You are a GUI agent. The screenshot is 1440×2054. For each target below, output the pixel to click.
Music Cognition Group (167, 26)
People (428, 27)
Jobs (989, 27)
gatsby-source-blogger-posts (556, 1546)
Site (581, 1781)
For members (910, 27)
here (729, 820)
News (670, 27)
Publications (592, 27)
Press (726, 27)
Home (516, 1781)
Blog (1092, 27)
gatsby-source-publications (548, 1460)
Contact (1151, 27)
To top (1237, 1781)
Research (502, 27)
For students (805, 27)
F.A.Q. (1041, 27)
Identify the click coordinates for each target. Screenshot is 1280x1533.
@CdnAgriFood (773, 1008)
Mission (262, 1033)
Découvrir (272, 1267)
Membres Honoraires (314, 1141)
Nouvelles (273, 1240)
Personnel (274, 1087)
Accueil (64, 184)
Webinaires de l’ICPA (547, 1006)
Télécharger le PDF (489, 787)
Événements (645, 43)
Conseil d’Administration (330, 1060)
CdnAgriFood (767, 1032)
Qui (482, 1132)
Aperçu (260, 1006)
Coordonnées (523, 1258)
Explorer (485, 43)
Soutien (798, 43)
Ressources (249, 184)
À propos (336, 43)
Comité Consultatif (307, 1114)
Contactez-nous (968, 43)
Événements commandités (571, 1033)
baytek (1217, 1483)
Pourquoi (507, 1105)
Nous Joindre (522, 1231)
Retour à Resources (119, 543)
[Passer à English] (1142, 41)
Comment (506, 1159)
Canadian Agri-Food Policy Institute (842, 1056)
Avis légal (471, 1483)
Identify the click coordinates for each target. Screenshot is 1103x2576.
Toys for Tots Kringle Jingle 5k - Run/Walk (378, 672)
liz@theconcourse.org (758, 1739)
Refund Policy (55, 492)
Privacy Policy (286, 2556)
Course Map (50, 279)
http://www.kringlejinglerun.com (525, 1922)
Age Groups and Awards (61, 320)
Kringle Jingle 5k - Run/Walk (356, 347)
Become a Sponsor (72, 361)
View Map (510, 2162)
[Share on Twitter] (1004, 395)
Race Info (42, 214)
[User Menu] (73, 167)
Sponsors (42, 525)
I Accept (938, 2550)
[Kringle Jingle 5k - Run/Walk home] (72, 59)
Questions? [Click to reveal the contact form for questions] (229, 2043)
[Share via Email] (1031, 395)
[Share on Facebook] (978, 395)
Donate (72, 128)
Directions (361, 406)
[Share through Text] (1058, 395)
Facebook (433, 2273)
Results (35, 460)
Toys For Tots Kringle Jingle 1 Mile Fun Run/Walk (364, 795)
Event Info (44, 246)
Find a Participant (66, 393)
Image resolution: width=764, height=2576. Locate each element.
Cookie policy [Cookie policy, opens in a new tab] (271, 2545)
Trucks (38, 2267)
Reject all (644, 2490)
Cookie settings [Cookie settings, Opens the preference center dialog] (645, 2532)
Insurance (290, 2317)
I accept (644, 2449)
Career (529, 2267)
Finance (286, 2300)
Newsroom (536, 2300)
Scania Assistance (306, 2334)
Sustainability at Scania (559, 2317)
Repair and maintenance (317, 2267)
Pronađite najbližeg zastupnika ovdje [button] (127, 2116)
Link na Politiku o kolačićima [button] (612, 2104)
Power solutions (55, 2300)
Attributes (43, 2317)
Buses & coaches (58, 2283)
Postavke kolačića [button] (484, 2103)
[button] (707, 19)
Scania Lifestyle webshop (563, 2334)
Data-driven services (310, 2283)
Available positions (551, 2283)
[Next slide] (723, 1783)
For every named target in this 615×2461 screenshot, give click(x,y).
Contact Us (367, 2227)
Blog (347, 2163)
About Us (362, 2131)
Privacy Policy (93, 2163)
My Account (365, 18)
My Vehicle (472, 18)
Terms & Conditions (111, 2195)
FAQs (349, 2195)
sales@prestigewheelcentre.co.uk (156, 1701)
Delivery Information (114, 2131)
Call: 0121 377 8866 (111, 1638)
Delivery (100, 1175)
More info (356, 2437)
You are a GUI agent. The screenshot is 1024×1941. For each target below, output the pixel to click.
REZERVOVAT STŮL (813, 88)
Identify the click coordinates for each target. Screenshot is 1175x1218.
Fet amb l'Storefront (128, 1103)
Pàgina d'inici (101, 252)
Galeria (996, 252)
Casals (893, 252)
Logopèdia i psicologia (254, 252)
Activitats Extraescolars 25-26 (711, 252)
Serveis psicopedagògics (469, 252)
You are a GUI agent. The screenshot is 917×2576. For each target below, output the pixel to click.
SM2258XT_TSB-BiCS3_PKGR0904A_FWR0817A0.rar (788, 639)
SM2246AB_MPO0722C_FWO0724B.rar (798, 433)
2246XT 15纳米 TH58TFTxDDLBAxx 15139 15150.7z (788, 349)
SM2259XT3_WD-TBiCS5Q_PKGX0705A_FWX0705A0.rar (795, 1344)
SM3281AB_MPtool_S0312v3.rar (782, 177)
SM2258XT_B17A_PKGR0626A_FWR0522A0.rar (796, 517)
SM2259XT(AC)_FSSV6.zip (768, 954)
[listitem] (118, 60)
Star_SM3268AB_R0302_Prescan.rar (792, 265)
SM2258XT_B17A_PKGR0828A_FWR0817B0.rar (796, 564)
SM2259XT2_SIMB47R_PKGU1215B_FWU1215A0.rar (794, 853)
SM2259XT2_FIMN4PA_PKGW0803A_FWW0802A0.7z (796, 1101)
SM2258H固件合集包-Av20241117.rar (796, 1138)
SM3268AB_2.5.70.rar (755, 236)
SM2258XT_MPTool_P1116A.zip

## Exercise requirements:
In full and unchanged, repeat the data above.

## Task solution:
You are a GUI agent. The screenshot is 1440×2054. For each target below, output the pixel to click.
Music Cognition Group (167, 26)
People (428, 27)
Jobs (989, 27)
gatsby-source-blogger-posts (556, 1546)
Site (581, 1781)
For members (910, 27)
here (729, 820)
News (670, 27)
Publications (592, 27)
Press (726, 27)
Home (516, 1781)
Blog (1092, 27)
gatsby-source-publications (548, 1460)
Contact (1151, 27)
To top (1237, 1781)
Research (502, 27)
For students (805, 27)
F.A.Q. (1041, 27)
Identify the click coordinates for each target. Screenshot is 1280x1533.
@CdnAgriFood (773, 1008)
Mission (262, 1033)
Découvrir (272, 1267)
Membres Honoraires (314, 1141)
Nouvelles (273, 1240)
Personnel (274, 1087)
Accueil (64, 184)
Webinaires de l’ICPA (547, 1006)
Télécharger le PDF (489, 787)
Événements (645, 43)
Conseil d’Administration (330, 1060)
CdnAgriFood (767, 1032)
Qui (482, 1132)
Aperçu (260, 1006)
Coordonnées (523, 1258)
Explorer (485, 43)
Soutien (798, 43)
Ressources (249, 184)
À propos (336, 43)
Comité Consultatif (307, 1114)
Contactez-nous (968, 43)
Événements commandités (571, 1033)
baytek (1217, 1483)
Pourquoi (507, 1105)
Nous Joindre (522, 1231)
Retour à Resources (119, 543)
[Passer à English] (1142, 41)
Comment (506, 1159)
Canadian Agri-Food Policy Institute (842, 1056)
Avis légal (471, 1483)
Identify the click coordinates for each target. Screenshot is 1103x2576.
Toys for Tots Kringle Jingle 5k - Run/Walk (378, 672)
liz@theconcourse.org (758, 1739)
Refund Policy (55, 492)
Privacy Policy (286, 2556)
Course Map (50, 279)
http://www.kringlejinglerun.com (525, 1922)
Age Groups and Awards (61, 320)
Kringle Jingle 5k - Run/Walk (356, 347)
Become a Sponsor (72, 361)
View Map (510, 2162)
[Share on Twitter] (1004, 395)
Race Info (42, 214)
[User Menu] (73, 167)
Sponsors (42, 525)
I Accept (938, 2550)
[Kringle Jingle 5k - Run/Walk home] (72, 59)
Questions? [Click to reveal the contact form for questions] (229, 2043)
[Share via Email] (1031, 395)
[Share on Facebook] (978, 395)
Donate (72, 128)
Directions (361, 406)
[Share through Text] (1058, 395)
Facebook (433, 2273)
Results (35, 460)
Toys For Tots Kringle Jingle 1 Mile Fun Run/Walk (364, 795)
Event Info (44, 246)
Find a Participant (66, 393)
Image resolution: width=764, height=2576. Locate each element.
Cookie policy [Cookie policy, opens in a new tab] (271, 2545)
Trucks (38, 2267)
Reject all (644, 2490)
Cookie settings [Cookie settings, Opens the preference center dialog] (645, 2532)
Insurance (290, 2317)
I accept (644, 2449)
Career (529, 2267)
Finance (286, 2300)
Newsroom (536, 2300)
Scania Assistance (306, 2334)
Sustainability at Scania (559, 2317)
Repair and maintenance (317, 2267)
Pronađite najbližeg zastupnika ovdje [button] (127, 2116)
Link na Politiku o kolačićima [button] (612, 2104)
Power solutions (55, 2300)
Attributes (43, 2317)
Buses & coaches (58, 2283)
Postavke kolačića [button] (484, 2103)
[button] (707, 19)
Scania Lifestyle webshop (563, 2334)
Data-driven services (310, 2283)
Available positions (551, 2283)
[Next slide] (723, 1783)
For every named target in this 615×2461 screenshot, give click(x,y).
Contact Us (367, 2227)
Blog (347, 2163)
About Us (362, 2131)
Privacy Policy (93, 2163)
My Account (365, 18)
My Vehicle (472, 18)
Terms & Conditions (111, 2195)
FAQs (349, 2195)
sales@prestigewheelcentre.co.uk (156, 1701)
Delivery Information (114, 2131)
Call: 0121 377 8866 (111, 1638)
Delivery (100, 1175)
More info (356, 2437)
You are a GUI agent. The screenshot is 1024×1941. For each target below, output the pixel to click.
REZERVOVAT STŮL (813, 88)
Identify the click coordinates for each target. Screenshot is 1175x1218.
Fet amb l'Storefront (128, 1103)
Pàgina d'inici (101, 252)
Galeria (996, 252)
Casals (893, 252)
Logopèdia i psicologia (254, 252)
Activitats Extraescolars 25-26 (711, 252)
Serveis psicopedagògics (469, 252)
You are a GUI agent. The screenshot is 917×2576. For each target below, output the pixel to click.
SM2258XT_TSB-BiCS3_PKGR0904A_FWR0817A0.rar (788, 639)
SM2246AB_MPO0722C_FWO0724B.rar (798, 433)
2246XT 15纳米 TH58TFTxDDLBAxx 15139 15150.7z (788, 349)
SM2259XT3_WD-TBiCS5Q_PKGX0705A_FWX0705A0.rar (795, 1344)
SM3281AB_MPtool_S0312v3.rar (782, 177)
SM2258XT_B17A_PKGR0626A_FWR0522A0.rar (796, 517)
SM2259XT(AC)_FSSV6.zip (768, 954)
[listitem] (118, 60)
Star_SM3268AB_R0302_Prescan.rar (792, 265)
SM2258XT_B17A_PKGR0828A_FWR0817B0.rar (796, 564)
SM2259XT2_SIMB47R_PKGU1215B_FWU1215A0.rar (794, 853)
SM2259XT2_FIMN4PA_PKGW0803A_FWW0802A0.7z (796, 1101)
SM2258H固件合集包-Av20241117.rar (796, 1138)
SM3268AB_2.5.70.rar (755, 236)
SM2258XT_MPTool_P1116A.zip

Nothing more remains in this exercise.